## Collected data
>>>>>

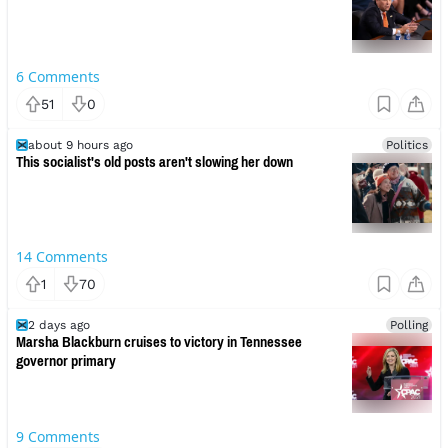
6
Comments
51
0
about 9 hours ago
Politics
This socialist's old posts aren't slowing her down
14
Comments
1
70
2 days ago
Polling
Marsha Blackburn cruises to victory in Tennessee
governor primary
9
Comments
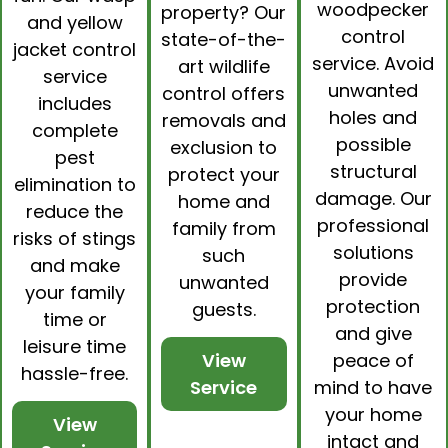
woodpecker
property? Our
and yellow
control
state-of-the-
jacket control
service. Avoid
art
wildlife
service
unwanted
control
offers
includes
holes and
removals and
complete
possible
exclusion to
pest
structural
protect your
elimination to
damage. Our
home and
reduce the
professional
family from
risks of stings
solutions
such
and make
provide
unwanted
your family
protection
guests.
time or
and give
leisure time
peace of
View
hassle-free.
mind to have
Service
your home
View
intact and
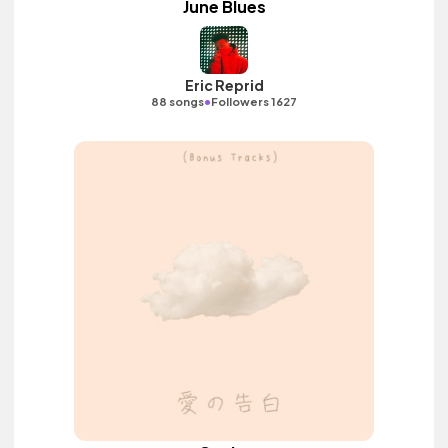
June Blues
Eric Reprid
•
88 songs
Followers 1627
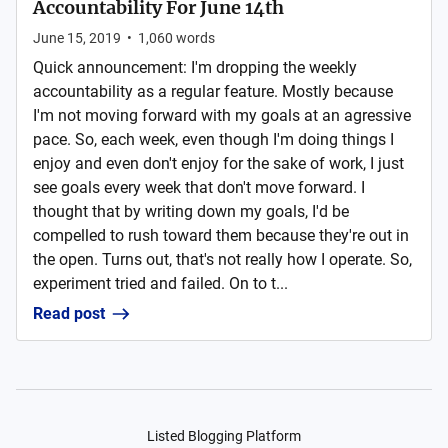
Accountability For June 14th
June 15, 2019
•
1,060
words
Quick announcement: I'm dropping the weekly
accountability as a regular feature. Mostly because
I'm not moving forward with my goals at an agressive
pace. So, each week, even though I'm doing things I
enjoy and even don't enjoy for the sake of work, I just
see goals every week that don't move forward. I
thought that by writing down my goals, I'd be
compelled to rush toward them because they're out in
the open. Turns out, that's not really how I operate. So,
experiment tried and failed. On to t...
Read post
Listed Blogging Platform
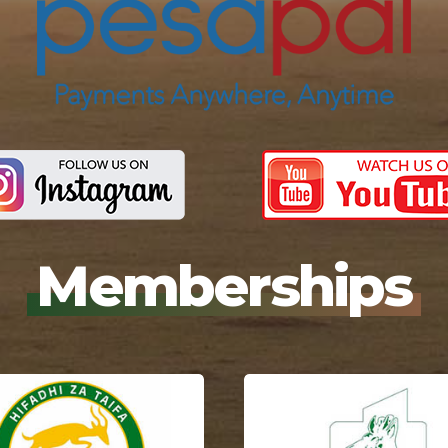
Memberships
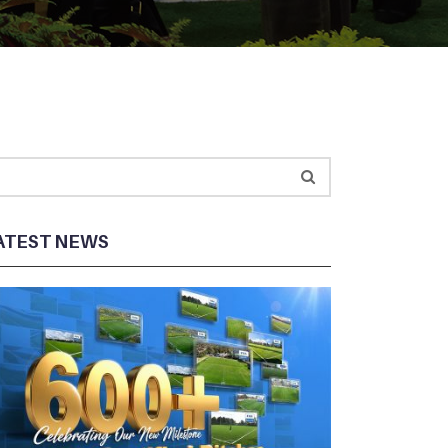
ATEST NEWS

<<<<<

## DIRECTIONS FOR THIS TASK
Go through the entries above, and wherever a line holds the word "even", copy that line.

## COMPLETED EXERCISE
pace. So, each week, even though I'm doing things I
enjoy and even don't enjoy for the sake of work, I just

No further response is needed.